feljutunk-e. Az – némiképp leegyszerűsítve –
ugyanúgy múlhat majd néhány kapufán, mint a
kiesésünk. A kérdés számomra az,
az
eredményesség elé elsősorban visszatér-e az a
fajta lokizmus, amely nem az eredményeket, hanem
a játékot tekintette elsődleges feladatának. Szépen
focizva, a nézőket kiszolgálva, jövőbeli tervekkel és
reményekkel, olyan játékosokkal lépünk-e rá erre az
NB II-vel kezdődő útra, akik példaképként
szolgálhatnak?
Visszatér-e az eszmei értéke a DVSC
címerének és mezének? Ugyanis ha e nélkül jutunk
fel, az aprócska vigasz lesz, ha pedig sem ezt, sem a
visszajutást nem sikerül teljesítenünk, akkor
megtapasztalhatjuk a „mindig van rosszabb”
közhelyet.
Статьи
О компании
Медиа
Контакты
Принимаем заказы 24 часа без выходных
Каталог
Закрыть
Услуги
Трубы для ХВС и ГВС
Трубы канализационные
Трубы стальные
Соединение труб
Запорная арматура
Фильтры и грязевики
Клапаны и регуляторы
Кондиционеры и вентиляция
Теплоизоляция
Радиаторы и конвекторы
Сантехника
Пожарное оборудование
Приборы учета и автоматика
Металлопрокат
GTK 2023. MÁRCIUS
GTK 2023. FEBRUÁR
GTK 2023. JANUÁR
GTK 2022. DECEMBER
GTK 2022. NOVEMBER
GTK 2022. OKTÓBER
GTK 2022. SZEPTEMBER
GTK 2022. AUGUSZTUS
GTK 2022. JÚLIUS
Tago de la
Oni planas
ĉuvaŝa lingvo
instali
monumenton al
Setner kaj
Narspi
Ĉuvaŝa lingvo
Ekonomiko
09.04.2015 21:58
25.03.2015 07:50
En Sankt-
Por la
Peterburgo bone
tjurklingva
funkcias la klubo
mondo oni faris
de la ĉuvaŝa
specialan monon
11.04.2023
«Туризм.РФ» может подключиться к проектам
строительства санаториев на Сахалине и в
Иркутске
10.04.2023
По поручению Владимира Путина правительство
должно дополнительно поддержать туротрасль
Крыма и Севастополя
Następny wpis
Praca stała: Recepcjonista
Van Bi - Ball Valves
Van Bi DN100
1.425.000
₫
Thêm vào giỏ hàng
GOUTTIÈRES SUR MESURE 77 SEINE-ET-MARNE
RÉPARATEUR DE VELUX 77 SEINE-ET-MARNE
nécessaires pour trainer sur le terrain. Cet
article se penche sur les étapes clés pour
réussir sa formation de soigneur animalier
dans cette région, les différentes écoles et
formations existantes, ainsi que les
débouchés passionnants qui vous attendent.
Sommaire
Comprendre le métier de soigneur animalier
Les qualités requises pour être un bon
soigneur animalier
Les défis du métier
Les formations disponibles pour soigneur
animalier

* * *

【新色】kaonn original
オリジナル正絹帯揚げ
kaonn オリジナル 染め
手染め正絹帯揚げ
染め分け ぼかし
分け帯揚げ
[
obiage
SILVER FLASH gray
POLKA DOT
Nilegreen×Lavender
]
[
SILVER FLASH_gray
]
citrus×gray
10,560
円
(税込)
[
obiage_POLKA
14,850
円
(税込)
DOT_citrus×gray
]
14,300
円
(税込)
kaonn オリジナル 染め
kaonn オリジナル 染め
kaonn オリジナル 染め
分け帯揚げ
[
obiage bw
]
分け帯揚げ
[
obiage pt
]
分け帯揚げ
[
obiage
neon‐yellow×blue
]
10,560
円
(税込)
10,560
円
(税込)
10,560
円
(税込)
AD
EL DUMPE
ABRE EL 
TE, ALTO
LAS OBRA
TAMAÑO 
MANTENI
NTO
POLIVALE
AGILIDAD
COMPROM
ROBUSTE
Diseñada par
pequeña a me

**Work item**
Whenever a line of the records holds the string "Трубы", pick it out and copy it.

**Solution**
Трубы для ХВС и ГВС
Трубы канализационные
Трубы стальные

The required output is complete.